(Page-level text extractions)
· · ·

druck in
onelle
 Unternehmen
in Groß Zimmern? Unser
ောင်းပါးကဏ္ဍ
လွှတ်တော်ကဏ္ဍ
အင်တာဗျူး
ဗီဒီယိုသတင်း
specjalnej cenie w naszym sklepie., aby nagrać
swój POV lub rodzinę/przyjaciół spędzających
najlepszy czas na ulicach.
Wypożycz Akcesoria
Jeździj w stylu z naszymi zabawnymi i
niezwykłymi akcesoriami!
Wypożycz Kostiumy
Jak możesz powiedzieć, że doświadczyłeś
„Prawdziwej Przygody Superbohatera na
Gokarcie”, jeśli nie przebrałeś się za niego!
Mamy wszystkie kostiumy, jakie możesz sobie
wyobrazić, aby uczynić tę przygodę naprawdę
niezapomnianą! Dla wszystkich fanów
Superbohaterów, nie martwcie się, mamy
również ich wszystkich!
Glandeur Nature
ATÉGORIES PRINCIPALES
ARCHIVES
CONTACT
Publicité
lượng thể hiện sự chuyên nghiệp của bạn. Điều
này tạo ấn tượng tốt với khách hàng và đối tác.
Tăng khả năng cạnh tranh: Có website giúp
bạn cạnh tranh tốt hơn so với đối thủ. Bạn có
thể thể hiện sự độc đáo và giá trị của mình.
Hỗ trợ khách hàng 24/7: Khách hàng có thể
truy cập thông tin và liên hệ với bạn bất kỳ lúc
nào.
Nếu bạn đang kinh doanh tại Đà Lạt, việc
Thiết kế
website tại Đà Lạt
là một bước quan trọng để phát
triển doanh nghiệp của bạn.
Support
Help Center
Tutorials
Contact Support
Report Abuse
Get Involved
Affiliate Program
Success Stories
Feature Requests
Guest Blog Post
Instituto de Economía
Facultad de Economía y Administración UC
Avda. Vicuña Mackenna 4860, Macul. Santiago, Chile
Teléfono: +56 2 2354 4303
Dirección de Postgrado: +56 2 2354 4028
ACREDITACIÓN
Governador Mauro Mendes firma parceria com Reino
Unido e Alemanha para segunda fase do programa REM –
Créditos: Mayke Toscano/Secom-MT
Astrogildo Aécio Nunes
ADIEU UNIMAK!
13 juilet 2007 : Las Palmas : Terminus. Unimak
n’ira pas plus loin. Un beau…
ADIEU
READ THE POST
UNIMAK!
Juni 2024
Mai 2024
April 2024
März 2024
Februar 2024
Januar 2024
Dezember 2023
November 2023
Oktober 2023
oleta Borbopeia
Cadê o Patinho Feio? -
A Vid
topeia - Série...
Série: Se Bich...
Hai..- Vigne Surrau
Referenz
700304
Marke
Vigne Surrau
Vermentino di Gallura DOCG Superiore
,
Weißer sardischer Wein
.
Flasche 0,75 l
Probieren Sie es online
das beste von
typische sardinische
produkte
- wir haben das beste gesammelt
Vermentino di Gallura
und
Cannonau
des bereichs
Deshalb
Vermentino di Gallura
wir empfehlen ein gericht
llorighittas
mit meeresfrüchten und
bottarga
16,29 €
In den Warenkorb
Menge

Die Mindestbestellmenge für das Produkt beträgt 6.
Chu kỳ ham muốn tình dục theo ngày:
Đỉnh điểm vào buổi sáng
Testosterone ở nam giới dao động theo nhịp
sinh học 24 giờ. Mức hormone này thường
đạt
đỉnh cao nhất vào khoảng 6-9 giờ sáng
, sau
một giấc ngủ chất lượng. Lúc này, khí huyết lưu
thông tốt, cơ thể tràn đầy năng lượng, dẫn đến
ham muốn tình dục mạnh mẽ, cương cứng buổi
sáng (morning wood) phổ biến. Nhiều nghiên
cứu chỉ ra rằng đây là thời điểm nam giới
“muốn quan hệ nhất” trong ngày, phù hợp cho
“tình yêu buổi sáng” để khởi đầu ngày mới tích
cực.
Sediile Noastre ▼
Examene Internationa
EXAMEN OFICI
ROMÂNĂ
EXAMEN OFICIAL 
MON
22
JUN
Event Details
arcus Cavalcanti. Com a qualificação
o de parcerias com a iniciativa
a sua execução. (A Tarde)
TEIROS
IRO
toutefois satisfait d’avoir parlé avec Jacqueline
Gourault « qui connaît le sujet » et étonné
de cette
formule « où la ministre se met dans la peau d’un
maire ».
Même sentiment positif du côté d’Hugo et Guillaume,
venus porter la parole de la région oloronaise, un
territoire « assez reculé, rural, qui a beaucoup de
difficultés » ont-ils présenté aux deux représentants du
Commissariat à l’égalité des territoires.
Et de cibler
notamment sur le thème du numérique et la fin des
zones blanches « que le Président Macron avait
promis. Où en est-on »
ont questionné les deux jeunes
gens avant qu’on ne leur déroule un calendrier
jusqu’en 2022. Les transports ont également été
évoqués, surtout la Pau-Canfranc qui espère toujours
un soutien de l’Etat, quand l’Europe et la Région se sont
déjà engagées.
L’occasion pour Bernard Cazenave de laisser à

· · ·

#### YOUR OBJECTIVE:
What is needed is an exact copy of the entries above, from the first line through the line holding "Facultad de Economía y Administración UC", with both of those lines kept; please give nothing else.

#### ANSWER SPACE:
druck in
onelle
 Unternehmen
in Groß Zimmern? Unser
ောင်းပါးကဏ္ဍ
လွှတ်တော်ကဏ္ဍ
အင်တာဗျူး
ဗီဒီယိုသတင်း
specjalnej cenie w naszym sklepie., aby nagrać
swój POV lub rodzinę/przyjaciół spędzających
najlepszy czas na ulicach.
Wypożycz Akcesoria
Jeździj w stylu z naszymi zabawnymi i
niezwykłymi akcesoriami!
Wypożycz Kostiumy
Jak możesz powiedzieć, że doświadczyłeś
„Prawdziwej Przygody Superbohatera na
Gokarcie”, jeśli nie przebrałeś się za niego!
Mamy wszystkie kostiumy, jakie możesz sobie
wyobrazić, aby uczynić tę przygodę naprawdę
niezapomnianą! Dla wszystkich fanów
Superbohaterów, nie martwcie się, mamy
również ich wszystkich!
Glandeur Nature
ATÉGORIES PRINCIPALES
ARCHIVES
CONTACT
Publicité
lượng thể hiện sự chuyên nghiệp của bạn. Điều
này tạo ấn tượng tốt với khách hàng và đối tác.
Tăng khả năng cạnh tranh: Có website giúp
bạn cạnh tranh tốt hơn so với đối thủ. Bạn có
thể thể hiện sự độc đáo và giá trị của mình.
Hỗ trợ khách hàng 24/7: Khách hàng có thể
truy cập thông tin và liên hệ với bạn bất kỳ lúc
nào.
Nếu bạn đang kinh doanh tại Đà Lạt, việc
Thiết kế
website tại Đà Lạt
là một bước quan trọng để phát
triển doanh nghiệp của bạn.
Support
Help Center
Tutorials
Contact Support
Report Abuse
Get Involved
Affiliate Program
Success Stories
Feature Requests
Guest Blog Post
Instituto de Economía
Facultad de Economía y Administración UC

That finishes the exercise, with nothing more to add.